Untitled (Hunting Story) natural earth pigments on eucalyptus bark 86 x 44cm
Sold for
AU$ 9,760
inc. premium
Footnotes
PROVENANCE: Painted in North-East Arnhem Land circa 1950 The Barratt-Brown Collection, New York Sotheby's, Important Aboriginal Art, Melbourne, 29 June 1998, lot 10 Private collection
Cf. For several related paintings by the artist painted in 1948 see Charles P. Mountford, Records of the American-Australian Scientific Expedition to Arnhem Land, vol 1: Art, Myth and Symbolism, Melbourne: Melbourne University Press, 1956, pp.267-388.
Munggarawuy Yunupingu was the leader of the Gumatj clan of the Yolgnu people in north-east Arnhem Land. He was father of the respected politician and chairman of the Northern Lands Council Galarrwuy Yunupingu and Mandawuy Yunupingu, lead singer and founder of the band Yothu Yindi.
Howard Morphy, in his entry dedicated to the Yunupingu family within the Oxford Companion to Aboriginal Art and Culture notes that the artist was 'One of the leaders in their [the Yolgnu] fight for land rights, when tenure of their land was threatened by mining interests in the 1960s and 1970s, and was a contributor to the Yirrkala bark petition. Munggarawuy was one of the first artists to produce bark paintings for sale to the missionary Wilbur Chaseling in 1935, and later contributed to Dr. Stuart Scougall's collection at the Art Gallery of New South Wales. He helped to develop the episodic narrative of paintings characteristic of Yolgnu art from the 1960s to the 1980s and was one of the Yirritja moiety who contributed to the Yirrkala Church Panels' (S. Kleinert and M. Neal (eds.), The Oxford Companion to Aboriginal Art and Culture, Melbourne: Oxford University Press, 2000, p.744).

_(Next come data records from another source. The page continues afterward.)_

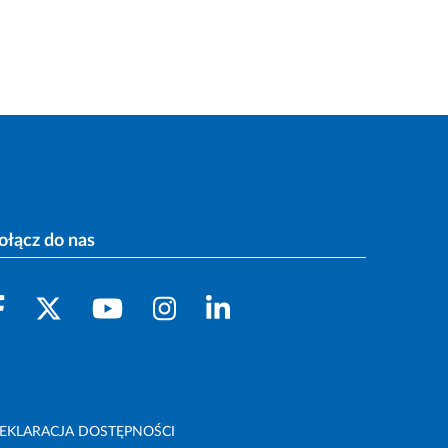
ołącz do nas
EKLARACJA DOSTĘPNOŚCI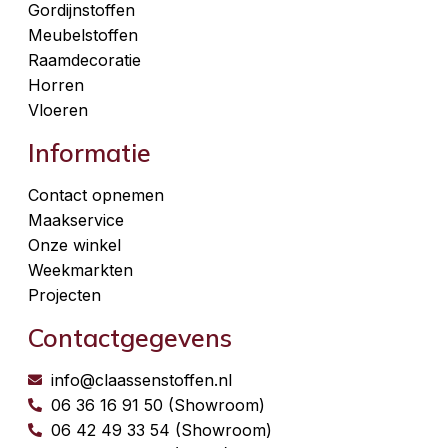
Gordijnstoffen
Meubelstoffen
Raamdecoratie
Horren
Vloeren
Informatie
Contact opnemen
Maakservice
Onze winkel
Weekmarkten
Projecten
Contactgegevens
info@claassenstoffen.nl
06 36 16 91 50 (Showroom)
06 42 49 33 54 (Showroom)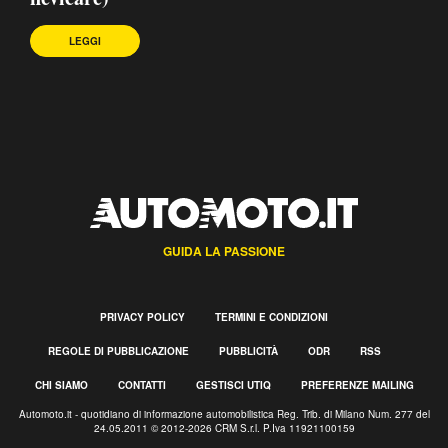
LEGGI
GUIDA LA PASSIONE
PRIVACY POLICY
TERMINI E CONDIZIONI
REGOLE DI PUBBLICAZIONE
PUBBLICITÀ
ODR
RSS
CHI SIAMO
CONTATTI
GESTISCI UTIQ
PREFERENZE MAILING
Automoto.it - quotidiano di informazione automobilistica Reg. Trib. di Milano Num. 277 del
24.05.2011 © 2012-2026 CRM S.r.l. P.Iva 11921100159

This painting is unusually large for this early period. While this work does not have any documentation, it is thought to represent an ancestral hunter surrounded by a plethora of fauna, bird and sea-life from the region. Most unusually in the upper register there appears to be a painting within a painting, a smaller version of the larger picture.